*** Opening Records shown ***

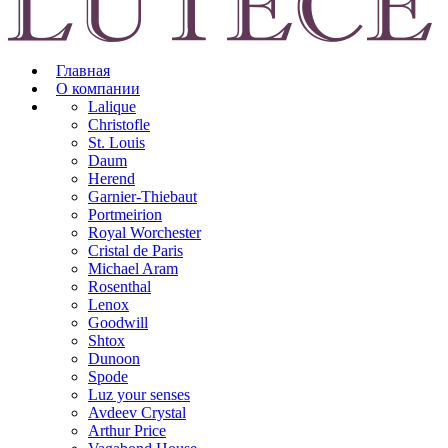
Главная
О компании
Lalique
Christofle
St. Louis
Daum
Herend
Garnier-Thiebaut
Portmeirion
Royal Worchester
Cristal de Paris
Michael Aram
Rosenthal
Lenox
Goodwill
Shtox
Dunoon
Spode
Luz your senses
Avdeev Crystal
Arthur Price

*** Closing Records shown ***
*** Opening Records shown ***

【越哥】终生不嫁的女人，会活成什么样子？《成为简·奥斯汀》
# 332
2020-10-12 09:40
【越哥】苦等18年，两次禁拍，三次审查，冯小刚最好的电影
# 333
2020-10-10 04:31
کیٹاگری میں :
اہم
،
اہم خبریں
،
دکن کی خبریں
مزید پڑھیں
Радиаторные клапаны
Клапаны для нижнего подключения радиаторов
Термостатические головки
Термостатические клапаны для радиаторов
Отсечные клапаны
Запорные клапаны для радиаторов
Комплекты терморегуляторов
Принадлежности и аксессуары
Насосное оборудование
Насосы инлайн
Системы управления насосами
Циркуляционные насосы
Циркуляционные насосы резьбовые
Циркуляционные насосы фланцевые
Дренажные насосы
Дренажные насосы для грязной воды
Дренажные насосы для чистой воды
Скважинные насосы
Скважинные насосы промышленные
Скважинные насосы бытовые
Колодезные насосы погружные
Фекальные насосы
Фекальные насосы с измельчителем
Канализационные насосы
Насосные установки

*** Closing Records shown ***

**Work instructions:** Reproduce exactly the section above that begins at the line containing "دکن کی خبریں" and ends at the line containing "Насосные установки", leaving out all other lines.

**Answer area:**
دکن کی خبریں
مزید پڑھیں
Радиаторные клапаны
Клапаны для нижнего подключения радиаторов
Термостатические головки
Термостатические клапаны для радиаторов
Отсечные клапаны
Запорные клапаны для радиаторов
Комплекты терморегуляторов
Принадлежности и аксессуары
Насосное оборудование
Насосы инлайн
Системы управления насосами
Циркуляционные насосы
Циркуляционные насосы резьбовые
Циркуляционные насосы фланцевые
Дренажные насосы
Дренажные насосы для грязной воды
Дренажные насосы для чистой воды
Скважинные насосы
Скважинные насосы промышленные
Скважинные насосы бытовые
Колодезные насосы погружные
Фекальные насосы
Фекальные насосы с измельчителем
Канализационные насосы
Насосные установки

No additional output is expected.